This AI can diagnose stroke just by analyzing tongue color
Researchers have developed an advanced computer algorithm that can diagnose diseases by analyzing the color of a person's tongue. The algorithm was developed by a team from Middle Technical University (MTU) and the University of South Australia (UniSA). The innovative technology, which has demonstrated an impressive 98% accuracy rate, is capable of identifying conditions like anaemia, asthma, diabetes, stroke, liver and gallbladder issues, COVID-19, and other vascular and gastrointestinal diseases.

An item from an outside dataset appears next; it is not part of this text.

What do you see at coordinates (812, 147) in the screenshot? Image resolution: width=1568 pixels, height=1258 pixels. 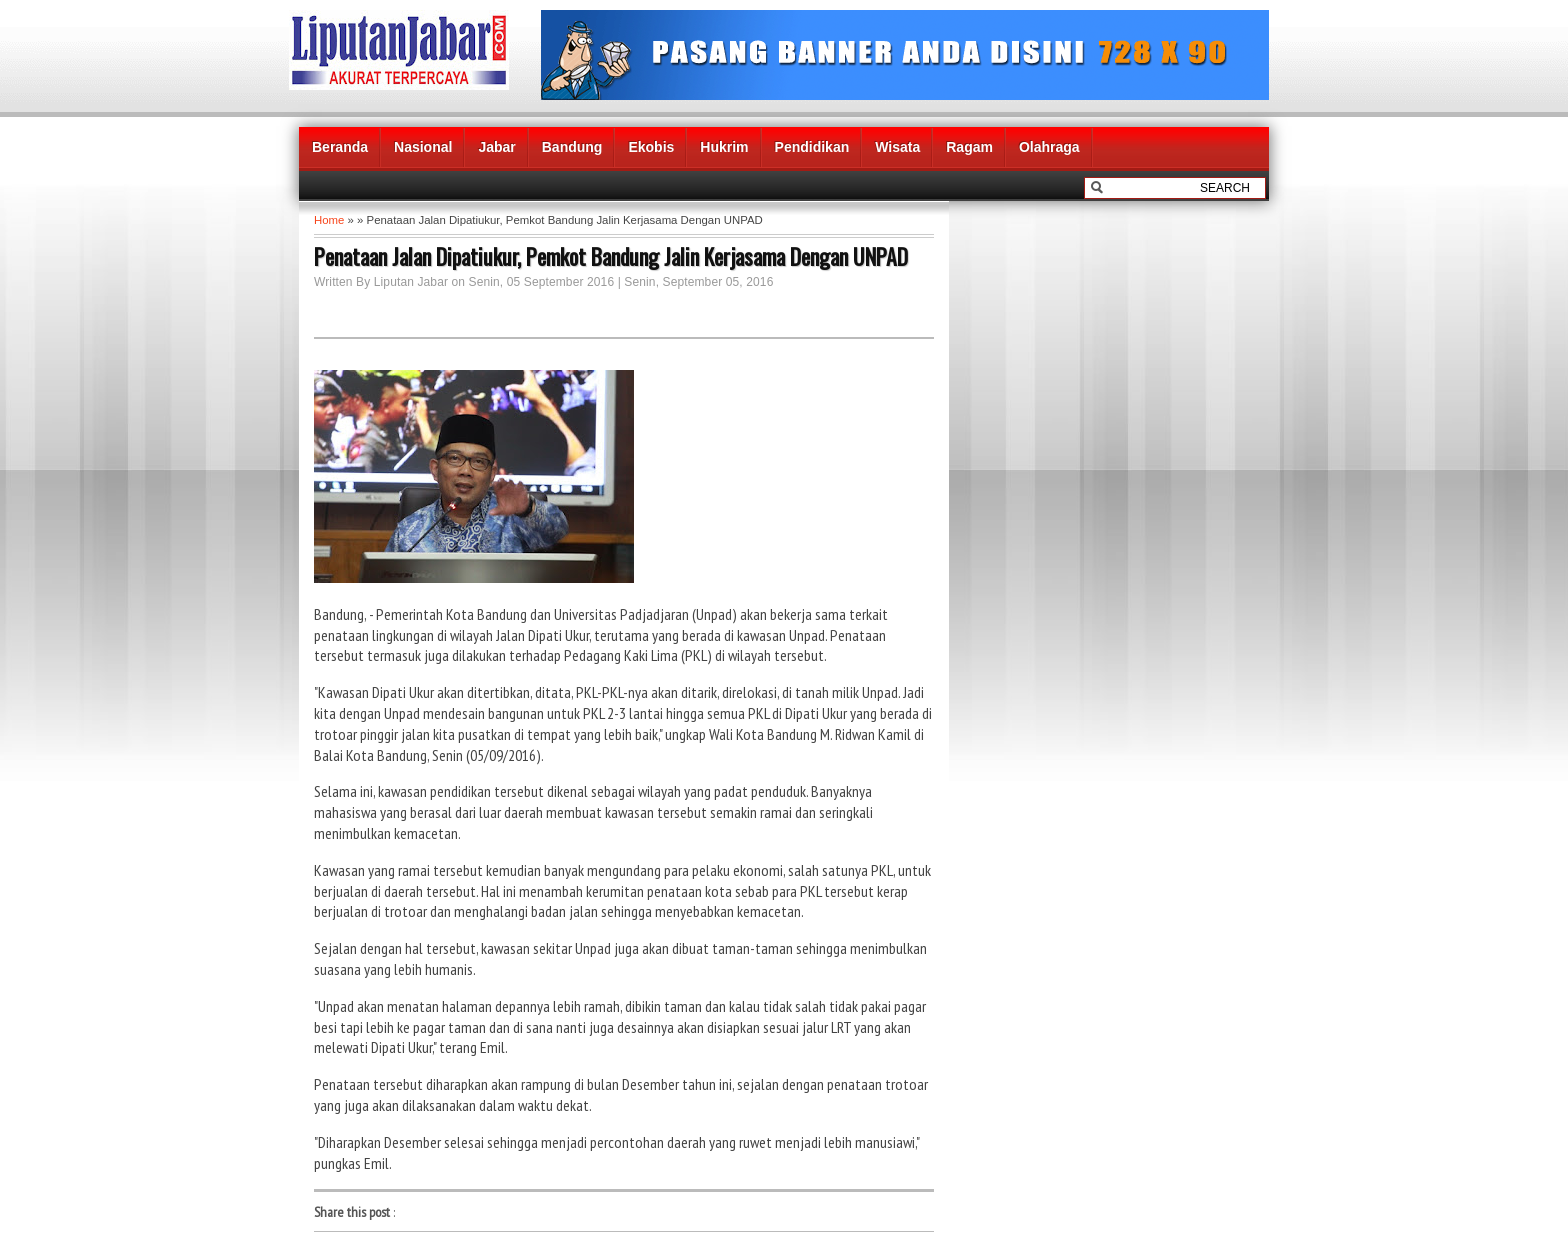 I see `Pendidikan` at bounding box center [812, 147].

Tongue characteristics: A window into health conditions
Ali Al-Naji, an adjunct Associate Professor at MTU and UniSA, explained that the shape, color, and thickness of the tongue can reveal a variety of health conditions. For instance, a yellow tongue is often seen in people with diabetes, while cancer patients may have a purple tongue with a thick greasy coating. Acute stroke patients may have an unusually shaped red tongue, while a white tongue can indicate anaemia.

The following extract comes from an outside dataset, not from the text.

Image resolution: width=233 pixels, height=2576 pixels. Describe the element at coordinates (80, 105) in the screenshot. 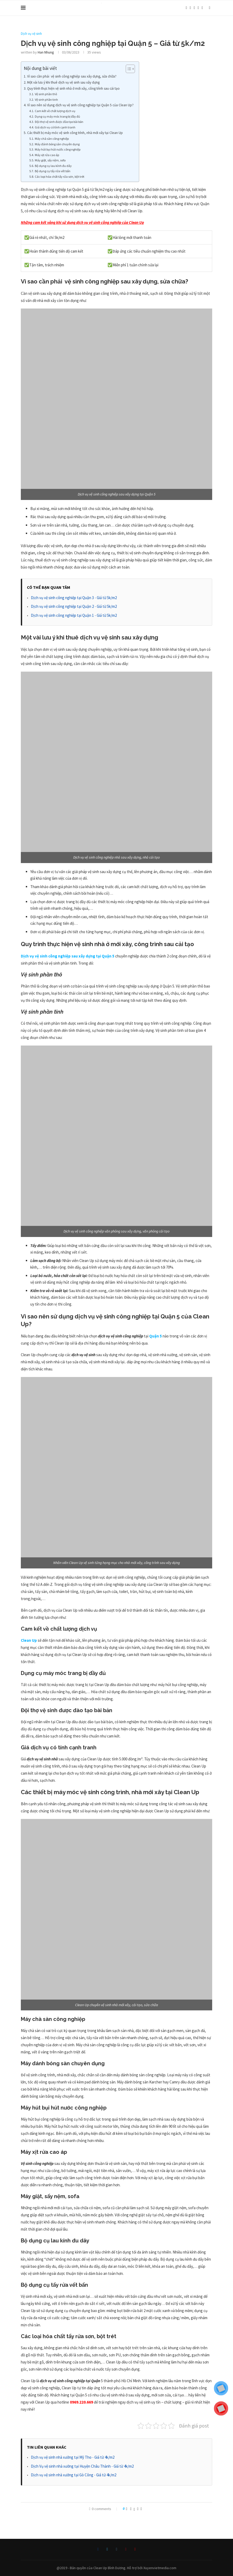

I see `Vì sao nên sử dụng dịch vụ vệ sinh công nghiệp tại Quận 5 của Clean Up?` at that location.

AI model's training and validation process
The algorithm was trained using 5,260 pictures to detect variations in tongue color. An additional 60 images from two teaching hospitals in the Middle East were used to validate the model. These pictures represented patients with diverse health conditions. The AI model matched tongue color with the right disease in nearly all cases, demonstrating its high accuracy rate.
Real-time diagnosis and potential smartphone adaptation
The system analyzes tongue color to provide real-time diagnoses, a process that mirrors a 2,000-year-old technique from traditional Chinese medicine. Co-author and UniSA Professor Javaan Chahl suggested that this technology could eventually be adapted for use with smartphones. "These results confirm that computerized tongue analysis is a secure, efficient, user-friendly, and affordable method for disease screening," Chahl said.
Challenges and future prospects
Despite its potential, the technology faces challenges like patient reluctance to provide tongue images and camera reflections affecting accuracy. However, these hurdles do not diminish the promise it holds as a tool for real-time health assessment and disease screening.